Capital gains and dividend taxes

If Harris follows Biden’s plan, we could see higher taxes on capital gains for individuals earning over $1 million, raising the rate from 20% to as much as 39.6%. This move is intended to align capital gains taxes with ordinary income taxes for the wealthiest Americans.

Trump, on the other hand, would likely push to preserve the current long-term capital gains rate, which sits at 20% for high earners or potentially lower it further. Trump’s administration had previously floated the idea of cutting capital gains taxes to stimulate investment.

Credits, deductions and exemptions

Tax credits, deductions and exemptions largely determine how much Americans owe each year. Harris is expected to continue supporting the Child Tax Credit expansion that was temporarily increased during the COVID-19 pandemic, making it a permanent fixture for families. The Earned Income Tax Credit (EITC) could also see further enhancements.

In contrast, Trump’s approach might focus on broadening deductions, particularly for businesses and high-income earners. His previous tax policy encouraged deductions for business expenses, real estate and investments, which could remain a central part of his platform.

Estate taxes

Estate taxes, also known as the “death tax,” will likely be another point of contention. Following Biden’s lead, Harris might propose reducing the estate tax exemption, which is currently set at $12.92 million for individuals. This means more estates would be subject to federal taxes upon the owner’s death.

Conversely, Trump would likely aim to keep or even raise the exemption, preserving a more favorable tax environment for wealthy individuals passing down their estates.

International trade and tariffs

The international trade landscape could also shift depending on who wins in 2024. Harris would likely maintain Biden’s more diplomatic approach to trade while balancing tariffs with the need to rebuild domestic industries. Expect targeted tariffs to remain, especially on goods from countries like China.

Trump, in contrast, would likely return to his “America First” trade policies, using tariffs more aggressively to protect U.S. industries and encourage domestic manufacturing. His approach could see higher import tariffs, raising costs for American consumers but aiming to boost U.S. production.

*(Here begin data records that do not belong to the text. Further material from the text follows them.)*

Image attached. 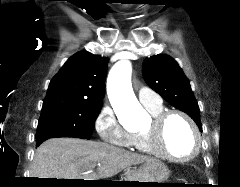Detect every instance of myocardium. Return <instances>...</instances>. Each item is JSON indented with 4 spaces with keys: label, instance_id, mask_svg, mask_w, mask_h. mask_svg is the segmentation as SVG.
<instances>
[{
    "label": "myocardium",
    "instance_id": "f54148a6",
    "mask_svg": "<svg viewBox=\"0 0 240 187\" xmlns=\"http://www.w3.org/2000/svg\"><path fill=\"white\" fill-rule=\"evenodd\" d=\"M177 115L182 117L192 130L194 135V148L193 151L186 157H176L168 153L162 147V132L163 127L170 116ZM142 134L147 139L148 146L154 155H157L163 159H167L176 163H185L195 159L201 150V134L198 126L194 120L185 112L180 110H167L152 116L150 126L142 131Z\"/></svg>",
    "mask_w": 240,
    "mask_h": 187
}]
</instances>
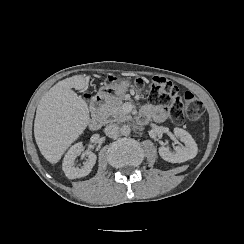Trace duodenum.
I'll return each instance as SVG.
<instances>
[{"label": "duodenum", "instance_id": "1", "mask_svg": "<svg viewBox=\"0 0 244 244\" xmlns=\"http://www.w3.org/2000/svg\"><path fill=\"white\" fill-rule=\"evenodd\" d=\"M113 94L108 92L98 93L91 102L92 116L89 121V127L91 130L98 129L105 121L104 107L106 102L111 98Z\"/></svg>", "mask_w": 244, "mask_h": 244}]
</instances>
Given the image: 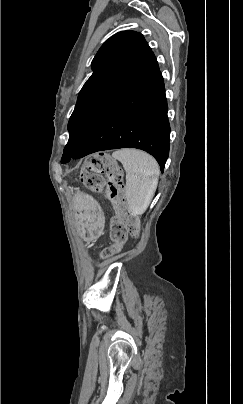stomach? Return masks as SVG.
<instances>
[{
  "label": "stomach",
  "mask_w": 243,
  "mask_h": 404,
  "mask_svg": "<svg viewBox=\"0 0 243 404\" xmlns=\"http://www.w3.org/2000/svg\"><path fill=\"white\" fill-rule=\"evenodd\" d=\"M75 198V213L83 238L93 240L100 236L104 229L105 218L99 204L89 195L77 192Z\"/></svg>",
  "instance_id": "stomach-1"
}]
</instances>
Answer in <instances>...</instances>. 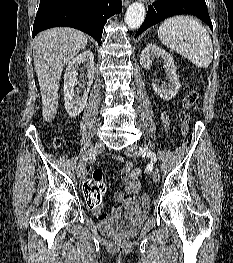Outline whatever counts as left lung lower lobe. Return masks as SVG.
Listing matches in <instances>:
<instances>
[{
  "instance_id": "left-lung-lower-lobe-1",
  "label": "left lung lower lobe",
  "mask_w": 233,
  "mask_h": 263,
  "mask_svg": "<svg viewBox=\"0 0 233 263\" xmlns=\"http://www.w3.org/2000/svg\"><path fill=\"white\" fill-rule=\"evenodd\" d=\"M192 14L202 19L213 31L205 0H158L148 7L146 18L136 33V37L147 28L163 21L165 18Z\"/></svg>"
}]
</instances>
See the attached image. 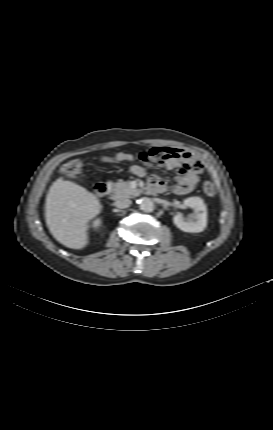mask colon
Masks as SVG:
<instances>
[{
	"mask_svg": "<svg viewBox=\"0 0 273 430\" xmlns=\"http://www.w3.org/2000/svg\"><path fill=\"white\" fill-rule=\"evenodd\" d=\"M104 160L108 161L109 158H105ZM83 166V162L80 159H74L66 163L62 168L63 175L67 177H74L81 171ZM203 191L208 196H213L216 192L215 185L210 181H205L203 183Z\"/></svg>",
	"mask_w": 273,
	"mask_h": 430,
	"instance_id": "colon-1",
	"label": "colon"
}]
</instances>
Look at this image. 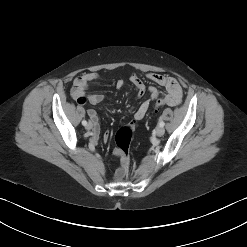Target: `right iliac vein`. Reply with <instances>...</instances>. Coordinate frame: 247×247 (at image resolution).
Instances as JSON below:
<instances>
[{"instance_id":"1","label":"right iliac vein","mask_w":247,"mask_h":247,"mask_svg":"<svg viewBox=\"0 0 247 247\" xmlns=\"http://www.w3.org/2000/svg\"><path fill=\"white\" fill-rule=\"evenodd\" d=\"M93 128V124L91 122H89L87 125H86V129L87 130H91Z\"/></svg>"}]
</instances>
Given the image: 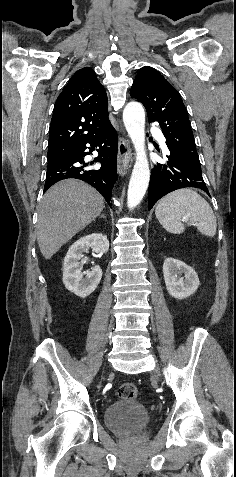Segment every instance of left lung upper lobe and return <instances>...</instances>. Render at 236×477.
I'll list each match as a JSON object with an SVG mask.
<instances>
[{
    "label": "left lung upper lobe",
    "mask_w": 236,
    "mask_h": 477,
    "mask_svg": "<svg viewBox=\"0 0 236 477\" xmlns=\"http://www.w3.org/2000/svg\"><path fill=\"white\" fill-rule=\"evenodd\" d=\"M130 95L142 102L149 123L156 121L160 124L169 150L199 161L182 98L157 70L149 66L142 67L133 82Z\"/></svg>",
    "instance_id": "1"
}]
</instances>
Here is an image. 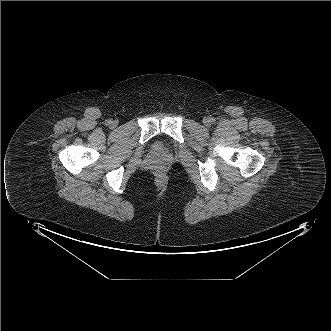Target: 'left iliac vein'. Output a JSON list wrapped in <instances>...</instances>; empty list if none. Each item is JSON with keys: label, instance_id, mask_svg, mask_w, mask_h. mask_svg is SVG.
<instances>
[{"label": "left iliac vein", "instance_id": "4c4485c4", "mask_svg": "<svg viewBox=\"0 0 331 331\" xmlns=\"http://www.w3.org/2000/svg\"><path fill=\"white\" fill-rule=\"evenodd\" d=\"M203 123H204V125H205L206 127H208V126H210V124H211V120L208 119V118H206V119H204Z\"/></svg>", "mask_w": 331, "mask_h": 331}]
</instances>
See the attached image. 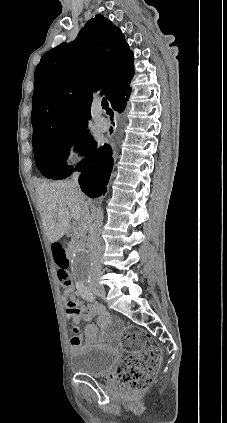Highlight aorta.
Wrapping results in <instances>:
<instances>
[{
	"label": "aorta",
	"instance_id": "aorta-1",
	"mask_svg": "<svg viewBox=\"0 0 227 423\" xmlns=\"http://www.w3.org/2000/svg\"><path fill=\"white\" fill-rule=\"evenodd\" d=\"M91 269L90 253L87 249L77 251L72 257L71 273L83 284Z\"/></svg>",
	"mask_w": 227,
	"mask_h": 423
}]
</instances>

What will 2024 mean for your taxes?

The outcome of the 2024 election will profoundly impact taxes for individuals and businesses alike. Whether you’re hoping for a continuation of Biden’s policies under Harris or a return to Trump’s TCJA-centered tax agenda, the stakes are high. With key provisions of the TCJA set to expire in 2025, voters will pay close attention to how each candidate plans to shape the tax landscape. No matter the result, understanding the potential changes can help you prepare for what’s ahead.

FAQ

Who is responsible for taxes besides the president?

Taxes are shaped by the president and Congress, which must pass tax legislation and the IRS, which enforces tax laws.

What did the tax cuts and jobs act of 2017 do?

The TCJA lowered individual and corporate tax rates, doubled the standard deduction and expanded the child tax credit, but many provisions are set to expire in 2025.

When do trump tax cuts expire?

Many key provisions of the TCJA will expire at the end of 2025 unless Congress acts to extend them.